Неудивительно, ведь видео-арт можно назвать одним из ближайших родственников звукового кино — образно говоря, внебрачным сыном, родившимся от непостоянного союза этого изрядно коммерциализированного вида искусства с куда более неформальной художественной средой. Взращенный «матерью», видео-арт обрел присущую ей свободу. Технические «гены» перенял у «отца». Музыкальность же — у обоих. Правда, природа ее — особая. Не песни, как у фильмов-мюзиклов, не фоновое оркестровое нагнетание, как у триллеров и драм. Но и не растворенные в пространстве и будто застывшие осколки гармоний, как у саунд-инсталляций. Нет, музыка в видео-арте — все же явление динамическое. Только время там течет иначе.

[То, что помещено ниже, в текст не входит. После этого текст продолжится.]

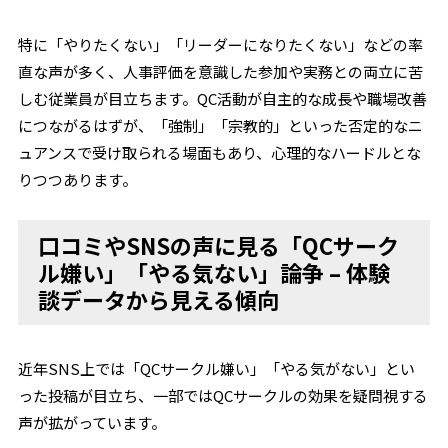
特に「やりたくない」「リーダーになりたくない」などの率
直な声が多く、人事評価を意識した参加や実務との両立に苦
しむ従業員が目立ちます。QC活動が自主的な成長や職場改善
につながるはずが、「強制」「宗教的」といった否定的なニ
ュアンスで受け取られる場面もあり、心理的なハードルとな
りつつあります。
口コミやSNSの声に見る「QCサーク
ル嫌い」「やる気ない」論争 – 体験
談データから見える傾向
近年SNS上では「QCサークル嫌い」「やる気がない」とい
った投稿が目立ち、一部ではQCサークルの効果を疑問視する
声が拡がっています。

Еще в 1928 году, когда «великий немой» едва начал сдавать свои позиции, Сергей Эйзенштейн, Григорий Александров и Всеволод Пудовкин опубликовали манифест «Заявка. Будущее звуковой фильмы». В емком броском тексте они, в частности, декларировали: «Только контрапунктическое использование звука по отношению к зрительному монтажному куску дает новые возможности монтажного развития и совершенствования. Первые опытные работы со звуком должны быть направлены в сторону его резкого несовпадения со зрительными образами. И только такой “штурм” дает нужное ощущение, которое приведет впоследствии к созданию нового оркестрового контрапункта зрительных и звуковых образов».
Три мастера (пусть и еще совсем молодых) предупреждали: если звук будет дублировать изображение, это ослабит воздействие монтажных приемов, а именно монтаж — главное достижение немого кино; то, что не позаимствовано ни у кого. Драматургия взята у театра и литературы, композиция кадра — у живописи и фотографии, пластическая выразительность жеста — у хореографии. Монтаж же — явление сугубо кинематографическое. Следовательно, удар по нему лишит кино «самости».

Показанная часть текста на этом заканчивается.